◆ YOUR ASSIGNMENT: Where does the word "Сумісність" appear in the data? Copy every line that holds it.

··· MATERIALS PROVIDED ···

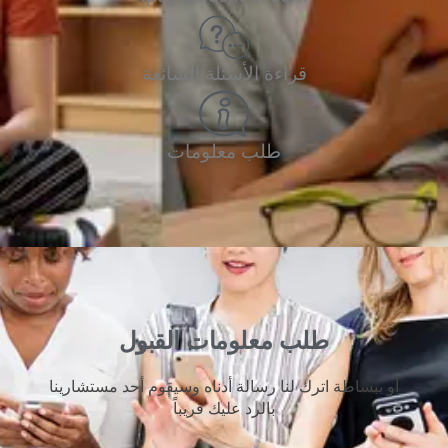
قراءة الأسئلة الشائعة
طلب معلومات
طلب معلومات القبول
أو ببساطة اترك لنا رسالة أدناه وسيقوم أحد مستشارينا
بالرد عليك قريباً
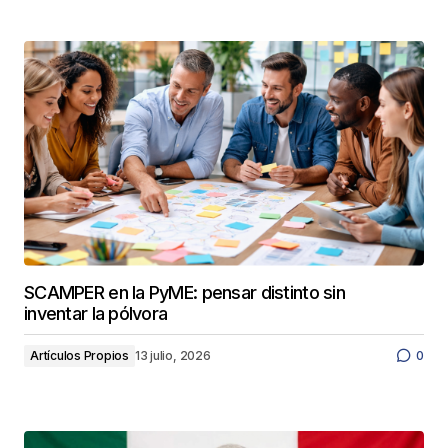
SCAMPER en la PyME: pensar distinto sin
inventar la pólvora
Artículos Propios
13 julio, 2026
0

···
··· MATERIALS PROVIDED ···

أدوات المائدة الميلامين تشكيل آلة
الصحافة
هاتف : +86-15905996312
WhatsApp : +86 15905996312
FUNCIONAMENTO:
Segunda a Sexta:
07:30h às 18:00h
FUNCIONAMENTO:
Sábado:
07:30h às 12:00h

···
··· MATERIALS PROVIDED ···

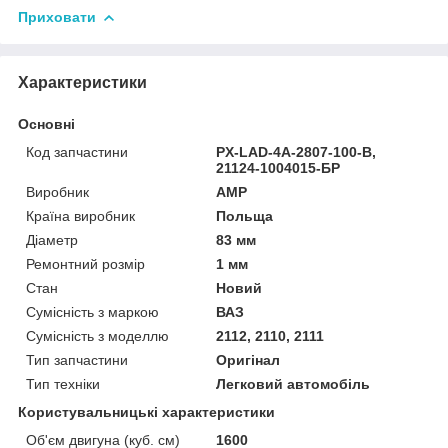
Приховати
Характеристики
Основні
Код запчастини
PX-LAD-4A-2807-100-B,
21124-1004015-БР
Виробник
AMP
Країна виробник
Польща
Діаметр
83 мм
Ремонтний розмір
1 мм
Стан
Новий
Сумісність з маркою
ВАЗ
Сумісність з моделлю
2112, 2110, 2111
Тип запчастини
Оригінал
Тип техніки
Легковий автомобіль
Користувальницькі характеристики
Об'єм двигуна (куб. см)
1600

···

◆ EXERCISE OUTPUT:
Сумісність з маркою
Сумісність з моделлю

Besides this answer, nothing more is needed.